Step 1: Convert the Given Hyperbola Equation to Standard Form

The given equation of the hyperbola is $k x^{2}-y^{2}=6$. Our first objective is to transform this equation into the standard form $\frac{x^2}{a^2} - \frac{y^2}{b^2} = 1$. This allows us to directly identify the values of $a^2$ and $b^2$.

To achieve this standard form, we divide the entire equation by the constant on the right-hand side, which is 6: $\frac{k x^{2}}{6} - \frac{y^{2}}{6} = \frac{6}{6}$ $\frac{x^{2}}{6/k} - \frac{y^{2}}{6} = 1$

Now, by comparing this to the standard form $\frac{x^2}{a^2} - \frac{y^2}{b^2} = 1$, we can identify the values of $a^2$ and $b^2$: $a^2 = \frac{6}{k} \quad \text{and} \quad b^2 = 6$

Important Note: For a hyperbola with its transverse axis along the x-axis (as implied by the standard form we chose), $a^2$ must be a positive real number. Therefore, $a^2 = \frac{6}{k} > 0$, which implies that $k$ must be a positive value ($k > 0$). This condition will be crucial when solving for $k$.

Step 2: Utilize the Directrix Information

The problem states that the line $x-1=0$, which simplifies to $x=1$, is a directrix of the hyperbola. From our key concepts, we know that the directrices of a hyperbola in the form $\frac{x^2}{a^2} - \frac{y^2}{b^2} = 1$ are given by $x = \pm \frac{a}{e}$.

Since $x=1$ is a directrix, we must have: $\frac{a}{e} = 1$ This implies a direct and crucial relationship between $a$ and $e$: $a = e$ This equation will be instrumental in solving for the unknown constant $k$.

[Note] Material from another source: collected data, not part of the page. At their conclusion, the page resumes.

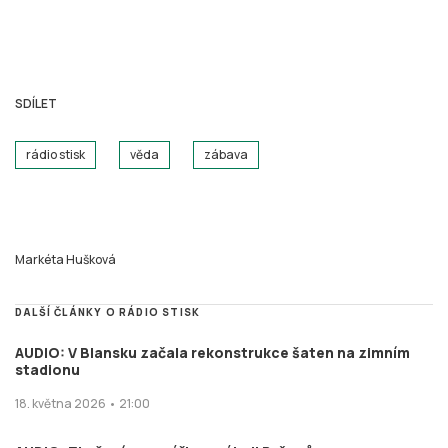
SDÍLET
rádio stisk
věda
zábava
Markéta Hušková
DALŠÍ ČLÁNKY O RÁDIO STISK
AUDIO: V Blansku začala rekonstrukce šaten na zimním
stadionu
18. května 2026 • 21:00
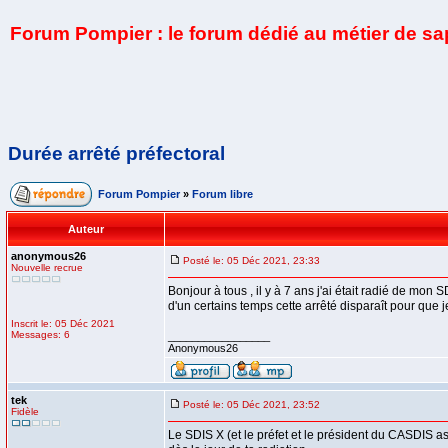
Forum Pompier : le forum dédié au métier de s
Durée arrêté préfectoral
Forum Pompier
»
Forum libre
Auteur
anonymous26
Posté le: 05 Déc 2021, 23:33
Nouvelle recrue
Bonjour à tous , il y à 7 ans j'ai était radié de mon S
d'un certains temps cette arrêté disparaît pour que
Inscrit le: 05 Déc 2021
Messages: 6
_________________
Anonymous26
tek
Posté le: 05 Déc 2021, 23:52
Fidèle
Le SDIS X (et le préfet et le président du CASDIS a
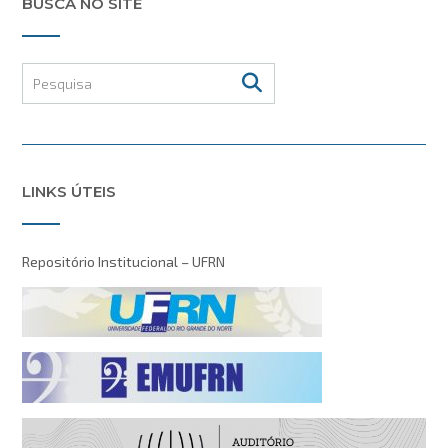
BUSCA NO SITE
LINKS ÚTEIS
Repositório Institucional – UFRN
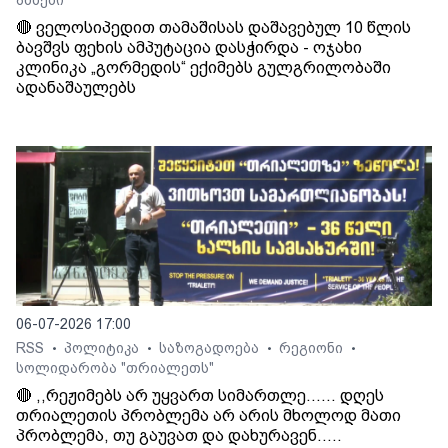
🔴 ველოსიპედით თამაშისას დაშავებულ 10 წლის
ბავშვს ფეხის ამპუტაცია დასჭირდა - ოჯახი
კლინიკა „გორმედის“ ექიმებს გულგრილობაში
ადანაშაულებს
06-07-2026 17:00
RSS
პოლიტიკა
საზოგადოება
რეგიონი
•
•
•
•
სოლიდარობა "თრიალეთს"
🔴 ,,რეჟიმებს არ უყვართ სიმართლე...... დღეს
თრიალეთის პრობლემა არ არის მხოლოდ მათი
პრობლემა, თუ გაუვათ და დახურავენ.....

Step 3: Express Eccentricity in Terms of $a^2$ and $b^2$

We know the fundamental formula for the eccentricity $e$ of a hyperbola with its transverse axis along the x-axis: $e^2 = 1 + \frac{b^2}{a^2}$ Now, we substitute the expressions for $a^2$ and $b^2$ that we found in Step 1 ($a^2 = \frac{6}{k}$ and $b^2 = 6$) into this eccentricity formula: $e^2 = 1 + \frac{6}{6/k}$ $e^2 = 1 + \frac{6k}{6}$ $e^2 = 1 + k$

Step 4: Solve for the Constant 'k'

We now have two important relationships involving $a$, $e$, and $k$: (i) $a = e$ (from the directrix information, Step 2) (ii) $e^2 = 1+k$ (from the eccentricity formula, Step 3) (iii) $a^2 = \frac{6}{k}$ (from the standard form conversion, Step 1)

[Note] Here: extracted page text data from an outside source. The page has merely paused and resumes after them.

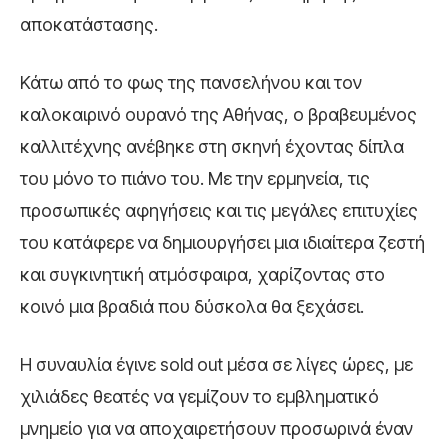
αποκατάστασης.
Κάτω από το φως της πανσελήνου και τον
καλοκαιρινό ουρανό της Αθήνας, ο βραβευμένος
καλλιτέχνης ανέβηκε στη σκηνή έχοντας δίπλα
του μόνο το πιάνο του. Με την ερμηνεία, τις
προσωπικές αφηγήσεις και τις μεγάλες επιτυχίες
του κατάφερε να δημιουργήσει μια ιδιαίτερα ζεστή
και συγκινητική ατμόσφαιρα, χαρίζοντας στο
κοινό μια βραδιά που δύσκολα θα ξεχάσει.
Η συναυλία έγινε sold out μέσα σε λίγες ώρες, με
χιλιάδες θεατές να γεμίζουν το εμβληματικό
μνημείο για να αποχαιρετήσουν προσωρινά έναν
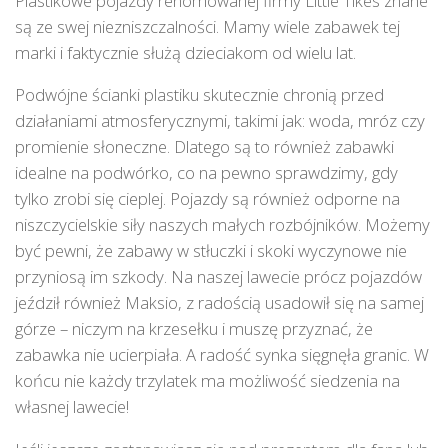
Plastikowe pojazdy renomowanej firmy Little Tikes znane
są ze swej niezniszczalności. Mamy wiele zabawek tej
marki i faktycznie służą dzieciakom od wielu lat.
Podwójne ścianki plastiku skutecznie chronią przed
działaniami atmosferycznymi, takimi jak: woda, mróz czy
promienie słoneczne. Dlatego są to również zabawki
idealne na podwórko, co na pewno sprawdzimy, gdy
tylko zrobi się cieplej. Pojazdy są również odporne na
niszczycielskie siły naszych małych rozbójników. Możemy
być pewni, że zabawy w stłuczki i skoki wyczynowe nie
przyniosą im szkody. Na naszej lawecie prócz pojazdów
jeździł również Maksio, z radością usadowił się na samej
górze – niczym na krzesełku i muszę przyznać, że
zabawka nie ucierpiała. A radość synka sięgnęła granic. W
końcu nie każdy trzylatek ma możliwość siedzenia na
własnej lawecie!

From relation (i), squaring both sides gives us $a^2 = e^2$. Now, we can substitute the expressions for $a^2$ from (iii) and $e^2$ from (ii) into this equation: $\frac{6}{k} = 1+k$

Next, we solve this algebraic equation for $k$: $6 = k(1+k)$ $6 = k + k^2$ Rearranging this into a standard quadratic equation form: $k^2 + k - 6 = 0$ We can factor this quadratic equation: $(k+3)(k-2) = 0$ This gives two possible values for $k$: $k = -3$ or $k = 2$.

Common Mistake Alert: Recall the condition we established in Step 1: for $a^2 = \frac{6}{k}$ to be positive (which is necessary for $a$ to represent a real length), $k$ must be positive. Therefore, $k=-3$